KELOLAND.com Original

SIOUX FALLS, S.D. (KELO)– As the weather is staying constantly warm this week, people may be looking for ways to save on their energy bills.

Ben Pierson, Manager of Beneficial Electrification at Sioux Valley Energy recommends keeping the shades on your windows closed, keep the doors closed as often as possible and cook outside, do a little grilling.

Once it gets above 90 degrees and that weather is extended for multiple days, Pierson said, that is when it is the biggest concern.

“Then, the air conditioning needs start to stack on top of each other; houses don’t really get a chance to cool down, and so that’s when it’s really important to kind of pay attention to making sure your house stays cool so it doesn’t have to catch up in the evenings,” Pierson said.

When it comes to keeping your home at a certain temperature, Pierson said to keep it as high as tolerable.

“The higher you keep your house, obviously, the lower your energy bill will be,” Pierson said. “A lot of people are okay with 75, 76, 77 so just kind of depends on the individual and then maybe use some fans too, to be able to circulate the air a little better to reduce the need for air conditioning.”

As far as energy efficient equipment, Pierson said the more efficient your cool unit is, the better off you will be.

Along with Pierson’s recommendation, the Energy Department also says to lower your water heating costs, as water accounts for about 18% of the energy consumed in a home.

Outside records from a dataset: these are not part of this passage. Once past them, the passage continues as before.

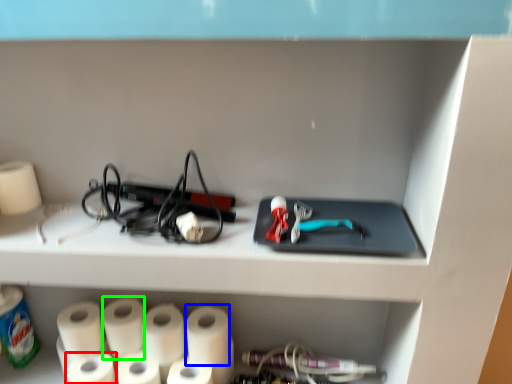 Question: Estimate the real-world distances between objects in this image. Which object is farther from toilet paper (highlighted by a red box), paper towel (highlighted by a blue box) or paper towel (highlighted by a green box)?

Choices:
 (A) paper towel
 (B) paper towel

Answer: (A) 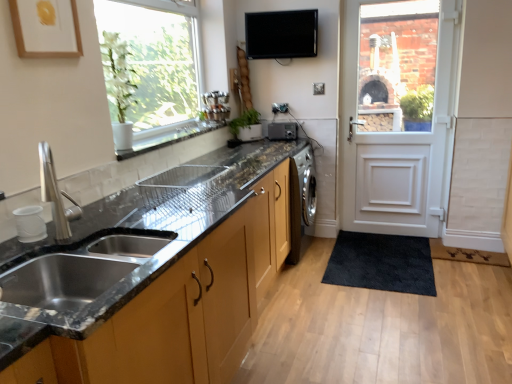 The height and width of the screenshot is (384, 512). What do you see at coordinates (168, 138) in the screenshot?
I see `white ceramic window sill at upper center` at bounding box center [168, 138].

The Consumer Product Safety Commission recommends setting your water heater at no more than 120 degree Fahrenheit.

The Energy Department also recommends sealing cracks and openings to prevent warm air from leaking into the home, by adding caulk or weather-stripping to seal air leaks around doors and windows.

One other tip the department has is to avoid placing lamps or TVs near your room air-conditioning thermostat, as the thermostat senses heat from these appliances, causing the air conditioner to run longer than needed.

While ceiling fans are a great way to cool off, the Energy Department says to turn them off when you are not in the room, as they cool people, not rooms, by creating a wind chill effect. You should also turn on the bathroom fan during baths and showers to remove heat and humidity from the home.


Pierson says that during the summertime, energy shortages are not as big of a concern as they are in the winter months.

“That event we had last winter was unprecedented cold and it was such an extended period of time and over such an extended area, that we saw issues with some generation freezing up, and that’s not as much of an issue in the summertime,” Pierson said. “So, while, I mean, it is good to try to concern energy all the time.

As a member-owned cooperative, Pierson said, they try to do any peak-shaving possible, meaning less usage during their peak times. This not only saves the cooperative money, but all of the members as well.

In the summer, their peak times are in the evenings.

Pierson said one of the things people can do to help the cooperative, it to participate time of use rate. This is designed for times of high heat and that is where members pay a little more during the evening hours.

‘It encourages people to use before and after that time frame, which helps keep our peak down, which help keep our costs down and helps save our members money,” he said.

As the heat increases, the cooperatives main concern is just “making sure the lights on”, Pierson said, which in the summer is not too big of an issue.